- HOW TO COMPLETE THIS TASK
The records below must be output exactly, with no images carried over.

- RECORDS
-----

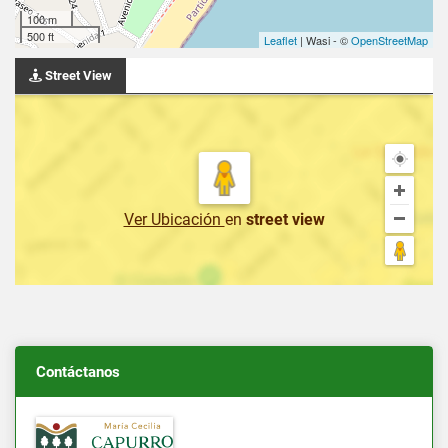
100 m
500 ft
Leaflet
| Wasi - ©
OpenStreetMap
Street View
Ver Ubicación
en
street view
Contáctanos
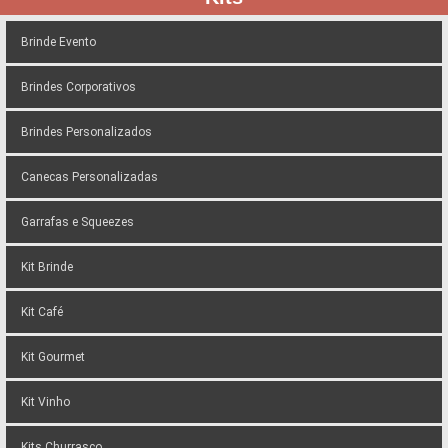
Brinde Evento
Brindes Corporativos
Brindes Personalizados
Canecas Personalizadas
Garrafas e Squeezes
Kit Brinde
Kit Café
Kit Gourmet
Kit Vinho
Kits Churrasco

-----

- WRITTEN REPLY
100 m
500 ft
Leaflet
| Wasi - ©
OpenStreetMap
Street View
Ver Ubicación
en
street view
Contáctanos
Brinde Evento
Brindes Corporativos
Brindes Personalizados
Canecas Personalizadas
Garrafas e Squeezes
Kit Brinde
Kit Café
Kit Gourmet
Kit Vinho
Kits Churrasco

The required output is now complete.